Jollène MOUSSAVOU « Spinoza et Jonas : Comment penser une éthique pour la vie par temps de crise environnementale ? »

Le jury est composé de :
Delphine ANTOINE-MAHUT (ENS de Lyon), examinatrice
Mogens LAERKE (CNRS, ENS de Lyon), directeur
Jacqueline LAGRÉE (Université Rennes I), rapporteure
Sonja LAVAERT (Vrije Universiteit Brussel), rapporteure
Pierre-François MOREAU, (ENS de Lyon), examinateur

Résumé
Qu’est-ce qui devrait animer l’homme pour agir et réfléchir dans un combat pour la préservation de la nature et l’avenir des générations futures ? La crise environnementale est la crise humaine la plus violente, inédite tant par l’ampleur de ses effets que par l’objet qu’elle menace.

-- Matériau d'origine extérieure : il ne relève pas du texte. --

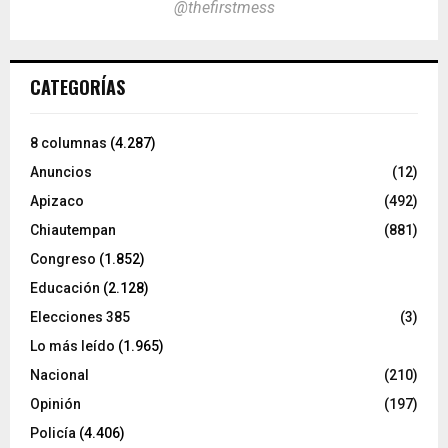
@thefirstmess
CATEGORÍAS
8 columnas
(4.287)
Anuncios
(12)
Apizaco
(492)
Chiautempan
(881)
Congreso
(1.852)
Educación
(2.128)
Elecciones 385
(3)
Lo más leído
(1.965)
Nacional
(210)
Opinión
(197)
Policía
(4.406)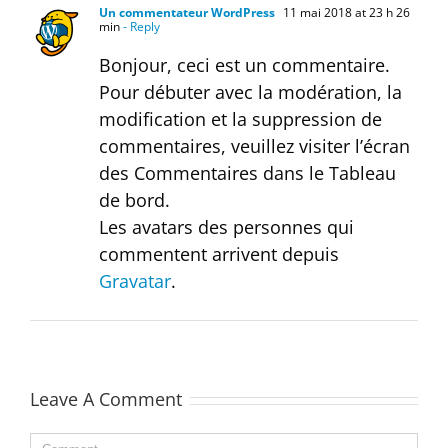
Un commentateur WordPress
11 mai 2018 at 23 h 26
min
- Reply
Bonjour, ceci est un commentaire.
Pour débuter avec la modération, la
modification et la suppression de
commentaires, veuillez visiter l’écran
des Commentaires dans le Tableau
de bord.
Les avatars des personnes qui
commentent arrivent depuis
Gravatar
.
Leave A Comment
Comment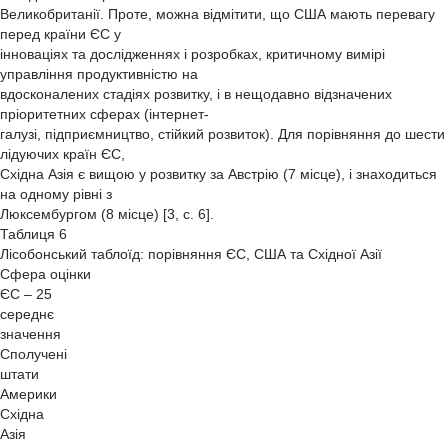
Великобританії. Проте, можна відмітити, що США мають перевагу
перед країни ЄС у
інноваціях та дослідженнях і розробках, критичному вимірі
управління продуктивністю на
вдосконалених стадіях розвитку, і в нещодавно відзначених
пріоритетних сферах (інтернет-
галузі, підприємництво, стійкий розвиток). Для порівняння до шести
лідуючих країн ЄС,
Східна Азія є вищою у розвитку за Австрію (7 місце), і знаходиться
на одному рівні з
Люксембургом (8 місце) [3, с. 6].
Таблиця 6
Лісобонський таблоїд: порівняння ЄС, США та Східної Азії
Сфера оцінки
ЄС – 25
середнє
значення
Сполучені
штати
Америки
Східна
Азія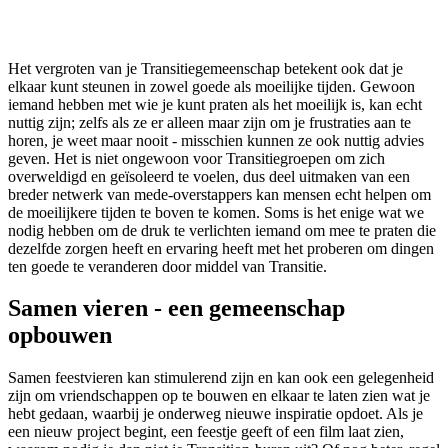
Het vergroten van je Transitiegemeenschap betekent ook dat je
elkaar kunt steunen in zowel goede als moeilijke tijden. Gewoon
iemand hebben met wie je kunt praten als het moeilijk is, kan echt
nuttig zijn; zelfs als ze er alleen maar zijn om je frustraties aan te
horen, je weet maar nooit - misschien kunnen ze ook nuttig advies
geven. Het is niet ongewoon voor Transitiegroepen om zich
overweldigd en geïsoleerd te voelen, dus deel uitmaken van een
breder netwerk van mede-overstappers kan mensen echt helpen om
de moeilijkere tijden te boven te komen. Soms is het enige wat we
nodig hebben om de druk te verlichten iemand om mee te praten die
dezelfde zorgen heeft en ervaring heeft met het proberen om dingen
ten goede te veranderen door middel van Transitie.
Samen vieren - een gemeenschap
opbouwen
Samen feestvieren kan stimulerend zijn en kan ook een gelegenheid
zijn om vriendschappen op te bouwen en elkaar te laten zien wat je
hebt gedaan, waarbij je onderweg nieuwe inspiratie opdoet. Als je
een nieuw project begint, een feestje geeft of een film laat zien,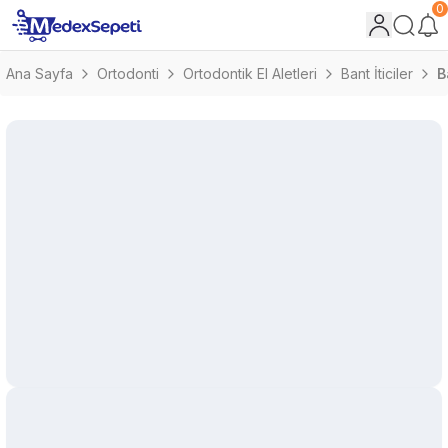
0
Ana Sayfa
Ortodonti
Ortodontik El Aletleri
Bant İticiler
B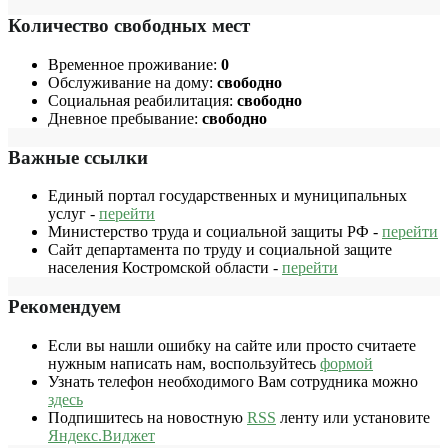
Количество свободных мест
Временное проживание:
0
Обслуживание на дому:
свободно
Социальная реабилитация:
свободно
Дневное пребывание:
свободно
Важные ссылки
Единый портал государственных и муниципальных
услуг -
перейти
Министерство труда и социальной защиты РФ -
перейти
Сайт департамента по труду и социальной защите
населения Костромской области -
перейти
Рекомендуем
Если вы нашли ошибку на сайте или просто считаете
нужным написать нам, воспользуйтесь
формой
Узнать телефон необходимого Вам сотрудника можно
здесь
Подпишитесь на новостную
RSS
ленту или установите
Яндекс.Виджет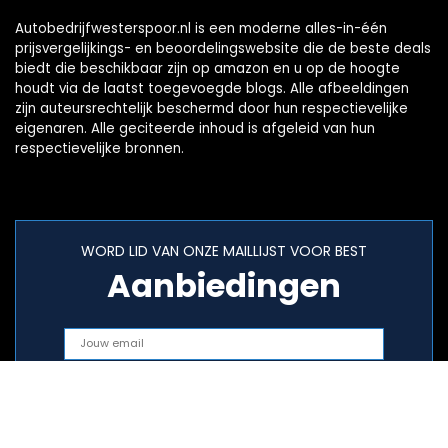
Autobedrijfwesterspoor.nl is een moderne alles-in-één
prijsvergelijkings- en beoordelingswebsite die de beste deals
biedt die beschikbaar zijn op amazon en u op de hoogte
houdt via de laatst toegevoegde blogs. Alle afbeeldingen
zijn auteursrechtelijk beschermd door hun respectievelijke
eigenaren. Alle geciteerde inhoud is afgeleid van hun
respectievelijke bronnen.
WORD LID VAN ONZE MAILLIJST VOOR BEST
Aanbiedingen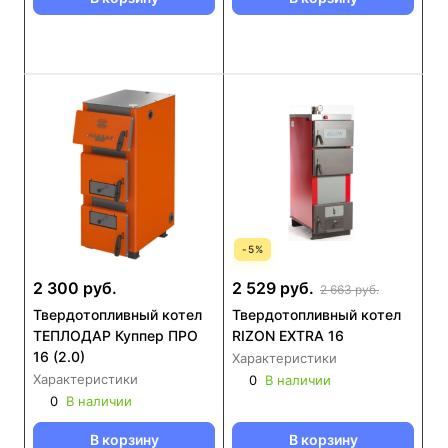
-
5
%
2 300 руб.
2 529 руб.
2 663 руб.
Твердотопливный котел
Твердотопливный котел
ТЕПЛОДАР Куппер ПРО
RIZON EXTRA 16
16 (2.0)
Характеристики
Характеристики
0
В наличии
0
В наличии
В корзину
В корзину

L’enjeu de la réflexion éthique ainsi suscitée concerne non pas le sort réservé à tel ou à tel groupe humain particulier, mais celui de l’humanité entière. L’éthique environnementale réfléchit à l’élaboration des valeurs qui peuvent préserver la biosphère pour la continuité de l’humanité, menacée en outre par les biotechnologies.
Pourtant le registre apocalyptique qui imprègne la pensée de Hans Jonas semble oublier que l’homme est une unité psycho-physique. L’analyse psychologique des affects, telle qu’on la comprend à partir de la théorie de l’imagination chez Spinoza, établit le rapport entre l’imagination et la santé de l’âme, ainsi qu’entre la santé de l’âme et celle du corps. D’où l’exhortation spinozienne à cultiver ou à rechercher les affects joyeux. Car notre désir de vivre dépend tout entier de la qualité des affects qui nous traversent, et notre santé aussi bien psychologique que physique n’en demeure pas moins liée à notre état affectif. Dans cette mesure, l’ « heuristique de la peur » de Jonas ne serait-elle pas nocive pour la qualité de vie qu’il faut préserver ? L’amour apparaît donc être la face subjective de l’éthique de la co-présence au monde, car il enracine le vouloir préserver la nature dans l’essence même de l’homme en tant qu’elle est désir de persévérer dans l’être. C’est par désir que tout homme tend vers ce qu’il juge bon à sa conservation et fuit ce qu’il juge nuisible à son être. La responsabilité à l’égard de la nature n’est donc pas incompatible avec l’amour, au contraire elle en découle comme une conséquence logique du conatus.